====== Data in this exercise
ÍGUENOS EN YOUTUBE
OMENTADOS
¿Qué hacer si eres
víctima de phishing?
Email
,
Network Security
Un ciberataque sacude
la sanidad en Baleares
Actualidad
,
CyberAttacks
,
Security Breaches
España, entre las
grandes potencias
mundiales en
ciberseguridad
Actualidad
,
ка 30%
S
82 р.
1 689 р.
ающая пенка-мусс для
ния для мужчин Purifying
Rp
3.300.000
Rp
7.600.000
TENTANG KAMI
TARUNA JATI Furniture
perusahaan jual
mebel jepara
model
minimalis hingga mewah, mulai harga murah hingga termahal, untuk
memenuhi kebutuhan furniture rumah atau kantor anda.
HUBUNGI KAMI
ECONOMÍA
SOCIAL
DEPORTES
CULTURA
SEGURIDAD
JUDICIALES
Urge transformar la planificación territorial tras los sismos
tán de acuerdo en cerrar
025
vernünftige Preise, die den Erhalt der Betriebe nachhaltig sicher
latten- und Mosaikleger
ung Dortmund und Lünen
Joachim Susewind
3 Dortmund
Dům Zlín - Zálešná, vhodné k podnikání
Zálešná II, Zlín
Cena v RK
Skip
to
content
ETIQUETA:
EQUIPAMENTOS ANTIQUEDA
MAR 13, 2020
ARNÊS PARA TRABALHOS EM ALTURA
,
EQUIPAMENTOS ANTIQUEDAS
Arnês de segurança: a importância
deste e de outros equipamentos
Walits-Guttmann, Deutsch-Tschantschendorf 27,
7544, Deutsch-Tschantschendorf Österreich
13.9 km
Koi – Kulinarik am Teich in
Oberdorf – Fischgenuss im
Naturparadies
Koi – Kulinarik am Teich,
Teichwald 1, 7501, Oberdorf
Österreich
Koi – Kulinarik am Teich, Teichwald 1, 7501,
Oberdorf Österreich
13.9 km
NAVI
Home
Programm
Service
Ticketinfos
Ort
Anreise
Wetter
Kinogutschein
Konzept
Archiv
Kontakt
============
What is expected
Retype the entries precisely as they stand.

Response below
ÍGUENOS EN YOUTUBE
OMENTADOS
¿Qué hacer si eres
víctima de phishing?
Email
,
Network Security
Un ciberataque sacude
la sanidad en Baleares
Actualidad
,
CyberAttacks
,
Security Breaches
España, entre las
grandes potencias
mundiales en
ciberseguridad
Actualidad
,
ка 30%
S
82 р.
1 689 р.
ающая пенка-мусс для
ния для мужчин Purifying
Rp
3.300.000
Rp
7.600.000
TENTANG KAMI
TARUNA JATI Furniture
perusahaan jual
mebel jepara
model
minimalis hingga mewah, mulai harga murah hingga termahal, untuk
memenuhi kebutuhan furniture rumah atau kantor anda.
HUBUNGI KAMI
ECONOMÍA
SOCIAL
DEPORTES
CULTURA
SEGURIDAD
JUDICIALES
Urge transformar la planificación territorial tras los sismos
tán de acuerdo en cerrar
025
vernünftige Preise, die den Erhalt der Betriebe nachhaltig sicher
latten- und Mosaikleger
ung Dortmund und Lünen
Joachim Susewind
3 Dortmund
Dům Zlín - Zálešná, vhodné k podnikání
Zálešná II, Zlín
Cena v RK
Skip
to
content
ETIQUETA:
EQUIPAMENTOS ANTIQUEDA
MAR 13, 2020
ARNÊS PARA TRABALHOS EM ALTURA
,
EQUIPAMENTOS ANTIQUEDAS
Arnês de segurança: a importância
deste e de outros equipamentos
Walits-Guttmann, Deutsch-Tschantschendorf 27,
7544, Deutsch-Tschantschendorf Österreich
13.9 km
Koi – Kulinarik am Teich in
Oberdorf – Fischgenuss im
Naturparadies
Koi – Kulinarik am Teich,
Teichwald 1, 7501, Oberdorf
Österreich
Koi – Kulinarik am Teich, Teichwald 1, 7501,
Oberdorf Österreich
13.9 km
NAVI
Home
Programm
Service
Ticketinfos
Ort
Anreise
Wetter
Kinogutschein
Konzept
Archiv
Kontakt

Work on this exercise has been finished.